How to complete this task: Print every entry word for word, but omit the pictures.

Records:
──────────

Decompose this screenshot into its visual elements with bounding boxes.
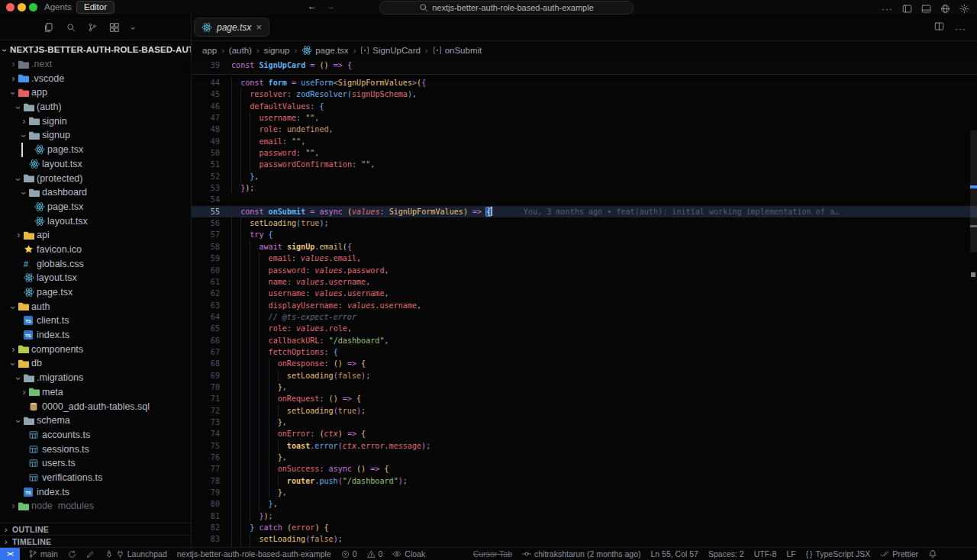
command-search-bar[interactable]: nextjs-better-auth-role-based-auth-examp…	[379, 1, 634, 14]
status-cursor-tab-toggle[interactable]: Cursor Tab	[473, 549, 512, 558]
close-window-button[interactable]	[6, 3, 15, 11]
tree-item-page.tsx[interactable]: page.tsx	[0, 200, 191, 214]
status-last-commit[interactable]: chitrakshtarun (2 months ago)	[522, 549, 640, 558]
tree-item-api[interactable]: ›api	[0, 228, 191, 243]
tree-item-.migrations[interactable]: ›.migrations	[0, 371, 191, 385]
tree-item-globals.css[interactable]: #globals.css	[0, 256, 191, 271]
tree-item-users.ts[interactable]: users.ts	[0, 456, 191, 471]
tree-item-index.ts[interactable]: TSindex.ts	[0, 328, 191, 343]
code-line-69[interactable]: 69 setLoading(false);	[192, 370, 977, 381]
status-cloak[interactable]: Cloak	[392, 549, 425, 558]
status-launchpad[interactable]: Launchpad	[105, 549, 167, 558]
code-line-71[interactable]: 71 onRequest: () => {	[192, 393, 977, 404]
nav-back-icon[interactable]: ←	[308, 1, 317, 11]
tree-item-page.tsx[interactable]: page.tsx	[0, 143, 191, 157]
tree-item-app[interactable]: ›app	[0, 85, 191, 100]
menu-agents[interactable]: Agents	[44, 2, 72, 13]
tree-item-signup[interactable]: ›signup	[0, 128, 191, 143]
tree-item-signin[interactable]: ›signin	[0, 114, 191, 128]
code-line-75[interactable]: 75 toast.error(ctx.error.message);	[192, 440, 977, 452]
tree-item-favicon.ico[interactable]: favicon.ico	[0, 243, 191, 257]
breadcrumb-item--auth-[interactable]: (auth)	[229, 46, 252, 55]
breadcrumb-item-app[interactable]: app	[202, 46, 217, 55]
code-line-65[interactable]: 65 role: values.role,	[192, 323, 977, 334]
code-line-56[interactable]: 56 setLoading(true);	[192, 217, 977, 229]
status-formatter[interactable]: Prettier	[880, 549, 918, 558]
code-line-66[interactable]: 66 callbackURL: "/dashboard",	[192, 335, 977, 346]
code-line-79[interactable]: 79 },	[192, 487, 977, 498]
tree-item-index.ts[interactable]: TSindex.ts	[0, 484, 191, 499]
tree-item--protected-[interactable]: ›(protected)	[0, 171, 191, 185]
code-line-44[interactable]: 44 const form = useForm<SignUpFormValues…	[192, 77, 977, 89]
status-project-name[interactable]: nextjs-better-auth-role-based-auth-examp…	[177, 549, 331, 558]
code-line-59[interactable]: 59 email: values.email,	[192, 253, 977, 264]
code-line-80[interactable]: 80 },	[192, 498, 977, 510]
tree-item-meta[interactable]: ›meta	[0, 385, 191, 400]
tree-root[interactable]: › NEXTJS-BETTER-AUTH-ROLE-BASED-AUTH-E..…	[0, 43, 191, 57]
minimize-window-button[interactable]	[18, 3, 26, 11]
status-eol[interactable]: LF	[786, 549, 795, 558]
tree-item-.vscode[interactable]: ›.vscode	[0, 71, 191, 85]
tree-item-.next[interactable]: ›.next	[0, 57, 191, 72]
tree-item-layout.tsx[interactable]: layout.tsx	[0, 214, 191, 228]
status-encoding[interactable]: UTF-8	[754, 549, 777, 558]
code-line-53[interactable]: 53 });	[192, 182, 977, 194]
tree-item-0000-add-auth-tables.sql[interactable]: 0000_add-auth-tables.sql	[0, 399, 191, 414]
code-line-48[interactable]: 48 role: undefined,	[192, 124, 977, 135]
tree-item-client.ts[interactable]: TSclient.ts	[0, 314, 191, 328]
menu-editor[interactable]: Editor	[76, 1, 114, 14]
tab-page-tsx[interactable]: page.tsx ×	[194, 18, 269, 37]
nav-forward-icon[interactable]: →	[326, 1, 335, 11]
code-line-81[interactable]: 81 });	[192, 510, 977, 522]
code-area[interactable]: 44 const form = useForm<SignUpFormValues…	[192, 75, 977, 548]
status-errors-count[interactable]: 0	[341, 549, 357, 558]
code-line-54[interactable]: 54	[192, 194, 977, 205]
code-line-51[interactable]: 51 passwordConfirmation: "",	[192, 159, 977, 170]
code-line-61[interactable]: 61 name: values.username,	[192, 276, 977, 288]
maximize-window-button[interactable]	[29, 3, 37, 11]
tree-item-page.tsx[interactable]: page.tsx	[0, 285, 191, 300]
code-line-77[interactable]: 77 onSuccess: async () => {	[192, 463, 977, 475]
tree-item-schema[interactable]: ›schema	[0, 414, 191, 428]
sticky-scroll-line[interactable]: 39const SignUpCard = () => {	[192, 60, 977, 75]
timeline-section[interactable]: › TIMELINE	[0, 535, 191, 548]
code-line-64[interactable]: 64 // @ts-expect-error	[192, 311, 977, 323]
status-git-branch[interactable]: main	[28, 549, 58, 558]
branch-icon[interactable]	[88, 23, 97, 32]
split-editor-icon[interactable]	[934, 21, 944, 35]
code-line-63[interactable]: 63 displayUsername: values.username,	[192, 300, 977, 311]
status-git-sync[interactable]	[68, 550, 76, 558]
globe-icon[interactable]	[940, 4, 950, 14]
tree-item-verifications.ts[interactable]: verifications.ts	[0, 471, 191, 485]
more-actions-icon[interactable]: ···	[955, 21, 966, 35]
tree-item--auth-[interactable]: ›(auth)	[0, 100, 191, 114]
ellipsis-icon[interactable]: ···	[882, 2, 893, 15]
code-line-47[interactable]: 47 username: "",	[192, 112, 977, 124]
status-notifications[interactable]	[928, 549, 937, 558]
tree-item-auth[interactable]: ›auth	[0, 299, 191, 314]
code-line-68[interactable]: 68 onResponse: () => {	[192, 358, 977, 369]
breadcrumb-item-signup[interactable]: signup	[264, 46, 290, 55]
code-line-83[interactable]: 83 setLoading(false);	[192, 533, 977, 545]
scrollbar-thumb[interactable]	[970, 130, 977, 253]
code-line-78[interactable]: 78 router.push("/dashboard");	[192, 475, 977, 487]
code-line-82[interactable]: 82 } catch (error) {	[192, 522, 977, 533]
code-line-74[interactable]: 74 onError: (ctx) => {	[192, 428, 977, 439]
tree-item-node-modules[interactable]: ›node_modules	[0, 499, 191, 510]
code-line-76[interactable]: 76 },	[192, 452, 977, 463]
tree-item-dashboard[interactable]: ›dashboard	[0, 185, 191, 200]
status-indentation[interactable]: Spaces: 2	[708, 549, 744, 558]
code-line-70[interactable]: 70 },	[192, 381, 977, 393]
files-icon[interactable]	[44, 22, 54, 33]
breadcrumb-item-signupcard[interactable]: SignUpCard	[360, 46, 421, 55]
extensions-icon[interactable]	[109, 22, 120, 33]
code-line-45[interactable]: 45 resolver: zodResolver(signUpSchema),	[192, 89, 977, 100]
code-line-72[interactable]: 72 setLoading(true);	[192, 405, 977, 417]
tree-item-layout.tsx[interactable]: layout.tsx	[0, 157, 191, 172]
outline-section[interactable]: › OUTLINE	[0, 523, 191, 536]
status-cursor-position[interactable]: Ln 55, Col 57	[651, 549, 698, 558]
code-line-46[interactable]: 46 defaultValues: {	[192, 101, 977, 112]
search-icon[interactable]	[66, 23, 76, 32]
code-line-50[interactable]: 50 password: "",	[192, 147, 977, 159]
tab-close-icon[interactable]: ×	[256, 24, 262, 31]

──────────

Worked solution:
Decompose this screenshot into its visual elements with bounding boxes.
command-search-bar[interactable]: nextjs-better-auth-role-based-auth-examp…	[379, 1, 634, 14]
status-cursor-tab-toggle[interactable]: Cursor Tab	[473, 549, 512, 558]
close-window-button[interactable]	[6, 3, 15, 11]
tree-item-page.tsx[interactable]: page.tsx	[0, 200, 191, 214]
status-last-commit[interactable]: chitrakshtarun (2 months ago)	[522, 549, 640, 558]
tree-item-api[interactable]: ›api	[0, 228, 191, 243]
tree-item-.migrations[interactable]: ›.migrations	[0, 371, 191, 385]
tree-item-globals.css[interactable]: #globals.css	[0, 256, 191, 271]
tree-item-users.ts[interactable]: users.ts	[0, 456, 191, 471]
tree-item-index.ts[interactable]: TSindex.ts	[0, 328, 191, 343]
code-line-69[interactable]: 69 setLoading(false);	[192, 370, 977, 381]
status-cloak[interactable]: Cloak	[392, 549, 425, 558]
status-launchpad[interactable]: Launchpad	[105, 549, 167, 558]
code-line-71[interactable]: 71 onRequest: () => {	[192, 393, 977, 404]
nav-back-icon[interactable]: ←	[308, 1, 317, 11]
tree-item-page.tsx[interactable]: page.tsx	[0, 143, 191, 157]
tree-item-app[interactable]: ›app	[0, 85, 191, 100]
menu-agents[interactable]: Agents	[44, 2, 72, 13]
tree-item-signup[interactable]: ›signup	[0, 128, 191, 143]
tree-item-signin[interactable]: ›signin	[0, 114, 191, 128]
code-line-75[interactable]: 75 toast.error(ctx.error.message);	[192, 440, 977, 452]
tree-item-favicon.ico[interactable]: favicon.ico	[0, 243, 191, 257]
breadcrumb-item--auth-[interactable]: (auth)	[229, 46, 252, 55]
breadcrumb-item-app[interactable]: app	[202, 46, 217, 55]
code-line-65[interactable]: 65 role: values.role,	[192, 323, 977, 334]
code-line-56[interactable]: 56 setLoading(true);	[192, 217, 977, 229]
status-formatter[interactable]: Prettier	[880, 549, 918, 558]
code-line-66[interactable]: 66 callbackURL: "/dashboard",	[192, 335, 977, 346]
code-line-79[interactable]: 79 },	[192, 487, 977, 498]
tree-item-index.ts[interactable]: TSindex.ts	[0, 484, 191, 499]
tree-item--protected-[interactable]: ›(protected)	[0, 171, 191, 185]
code-line-44[interactable]: 44 const form = useForm<SignUpFormValues…	[192, 77, 977, 89]
status-project-name[interactable]: nextjs-better-auth-role-based-auth-examp…	[177, 549, 331, 558]
code-line-59[interactable]: 59 email: values.email,	[192, 253, 977, 264]
code-line-80[interactable]: 80 },	[192, 498, 977, 510]
tree-item-meta[interactable]: ›meta	[0, 385, 191, 400]
tree-root[interactable]: › NEXTJS-BETTER-AUTH-ROLE-BASED-AUTH-E..…	[0, 43, 191, 57]
minimize-window-button[interactable]	[18, 3, 26, 11]
status-eol[interactable]: LF	[786, 549, 795, 558]
tree-item-.vscode[interactable]: ›.vscode	[0, 71, 191, 85]
tree-item-.next[interactable]: ›.next	[0, 57, 191, 72]
tree-item-layout.tsx[interactable]: layout.tsx	[0, 214, 191, 228]
status-encoding[interactable]: UTF-8	[754, 549, 777, 558]
code-line-53[interactable]: 53 });	[192, 182, 977, 194]
tree-item-0000-add-auth-tables.sql[interactable]: 0000_add-auth-tables.sql	[0, 399, 191, 414]
code-line-48[interactable]: 48 role: undefined,	[192, 124, 977, 135]
tree-item-client.ts[interactable]: TSclient.ts	[0, 314, 191, 328]
menu-editor[interactable]: Editor	[76, 1, 114, 14]
tab-page-tsx[interactable]: page.tsx ×	[194, 18, 269, 37]
nav-forward-icon[interactable]: →	[326, 1, 335, 11]
code-line-81[interactable]: 81 });	[192, 510, 977, 522]
code-area[interactable]: 44 const form = useForm<SignUpFormValues…	[192, 75, 977, 548]
status-errors-count[interactable]: 0	[341, 549, 357, 558]
code-line-54[interactable]: 54	[192, 194, 977, 205]
code-line-51[interactable]: 51 passwordConfirmation: "",	[192, 159, 977, 170]
code-line-61[interactable]: 61 name: values.username,	[192, 276, 977, 288]
maximize-window-button[interactable]	[29, 3, 37, 11]
tree-item-page.tsx[interactable]: page.tsx	[0, 285, 191, 300]
code-line-77[interactable]: 77 onSuccess: async () => {	[192, 463, 977, 475]
tree-item-schema[interactable]: ›schema	[0, 414, 191, 428]
sticky-scroll-line[interactable]: 39const SignUpCard = () => {	[192, 60, 977, 75]
timeline-section[interactable]: › TIMELINE	[0, 535, 191, 548]
code-line-64[interactable]: 64 // @ts-expect-error	[192, 311, 977, 323]
status-git-branch[interactable]: main	[28, 549, 58, 558]
branch-icon[interactable]	[88, 23, 97, 32]
split-editor-icon[interactable]	[934, 21, 944, 35]
code-line-63[interactable]: 63 displayUsername: values.username,	[192, 300, 977, 311]
status-git-sync[interactable]	[68, 550, 76, 558]
globe-icon[interactable]	[940, 4, 950, 14]
tree-item-verifications.ts[interactable]: verifications.ts	[0, 471, 191, 485]
more-actions-icon[interactable]: ···	[955, 21, 966, 35]
tree-item--auth-[interactable]: ›(auth)	[0, 100, 191, 114]
ellipsis-icon[interactable]: ···	[882, 2, 893, 15]
code-line-47[interactable]: 47 username: "",	[192, 112, 977, 124]
status-notifications[interactable]	[928, 549, 937, 558]
tree-item-auth[interactable]: ›auth	[0, 299, 191, 314]
code-line-68[interactable]: 68 onResponse: () => {	[192, 358, 977, 369]
breadcrumb-item-signup[interactable]: signup	[264, 46, 290, 55]
code-line-83[interactable]: 83 setLoading(false);	[192, 533, 977, 545]
scrollbar-thumb[interactable]	[970, 130, 977, 253]
code-line-78[interactable]: 78 router.push("/dashboard");	[192, 475, 977, 487]
code-line-82[interactable]: 82 } catch (error) {	[192, 522, 977, 533]
code-line-74[interactable]: 74 onError: (ctx) => {	[192, 428, 977, 439]
tree-item-node-modules[interactable]: ›node_modules	[0, 499, 191, 510]
code-line-76[interactable]: 76 },	[192, 452, 977, 463]
tree-item-dashboard[interactable]: ›dashboard	[0, 185, 191, 200]
status-indentation[interactable]: Spaces: 2	[708, 549, 744, 558]
code-line-70[interactable]: 70 },	[192, 381, 977, 393]
files-icon[interactable]	[44, 22, 54, 33]
breadcrumb-item-signupcard[interactable]: SignUpCard	[360, 46, 421, 55]
extensions-icon[interactable]	[109, 22, 120, 33]
code-line-45[interactable]: 45 resolver: zodResolver(signUpSchema),	[192, 89, 977, 100]
code-line-72[interactable]: 72 setLoading(true);	[192, 405, 977, 417]
tree-item-layout.tsx[interactable]: layout.tsx	[0, 157, 191, 172]
outline-section[interactable]: › OUTLINE	[0, 523, 191, 536]
status-cursor-position[interactable]: Ln 55, Col 57	[651, 549, 698, 558]
code-line-46[interactable]: 46 defaultValues: {	[192, 101, 977, 112]
search-icon[interactable]	[66, 23, 76, 32]
code-line-50[interactable]: 50 password: "",	[192, 147, 977, 159]
tab-close-icon[interactable]: ×	[256, 24, 262, 31]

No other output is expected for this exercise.